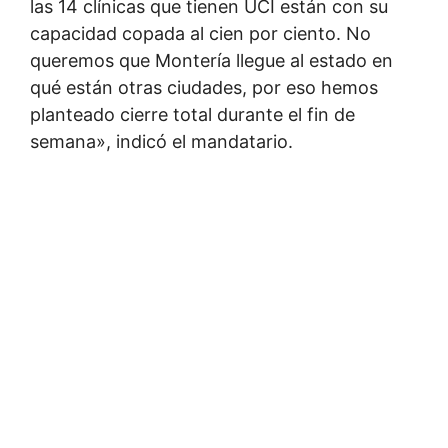
las 14 clínicas que tienen UCI están con su
capacidad copada al cien por ciento. No
queremos que Montería llegue al estado en
qué están otras ciudades, por eso hemos
planteado cierre total durante el fin de
semana», indicó el mandatario.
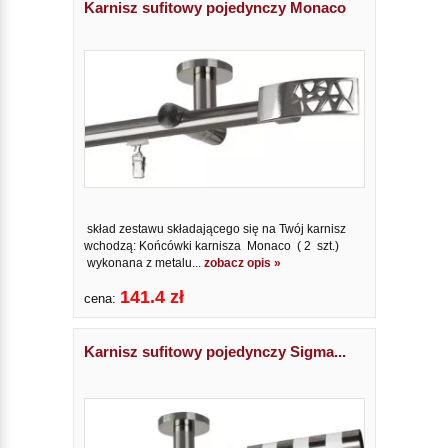
Karnisz sufitowy pojedynczy Monaco
skład zestawu składającego się na Twój karnisz
wchodzą: Końcówki karnisza Monaco ( 2 szt.)
wykonana z metalu...
zobacz opis »
141.4 zł
cena:
Karnisz sufitowy pojedynczy Sigma...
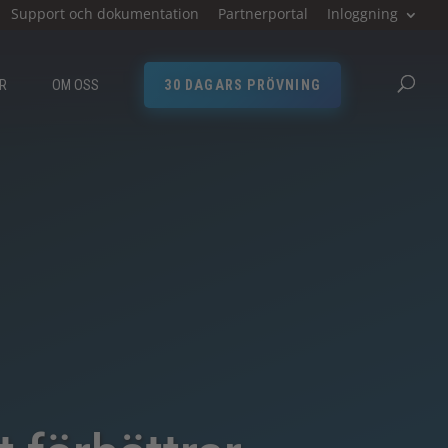
Support och dokumentation
Partnerportal
Inloggning
ER
OM OSS
30 DAGARS PRÖVNING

EXERCISE :: Without the pictures, copy all of the entries exactly as they appear.

SOLUTION TO THE PROBLEM ::
las 14 clínicas que tienen UCI están con su
capacidad copada al cien por ciento. No
queremos que Montería llegue al estado en
qué están otras ciudades, por eso hemos
planteado cierre total durante el fin de
semana», indicó el mandatario.
Karnisz sufitowy pojedynczy Monaco
skład zestawu składającego się na Twój karnisz
wchodzą: Końcówki karnisza Monaco ( 2 szt.)
wykonana z metalu...
zobacz opis »
141.4 zł
cena:
Karnisz sufitowy pojedynczy Sigma...
Support och dokumentation
Partnerportal
Inloggning
ER
OM OSS
30 DAGARS PRÖVNING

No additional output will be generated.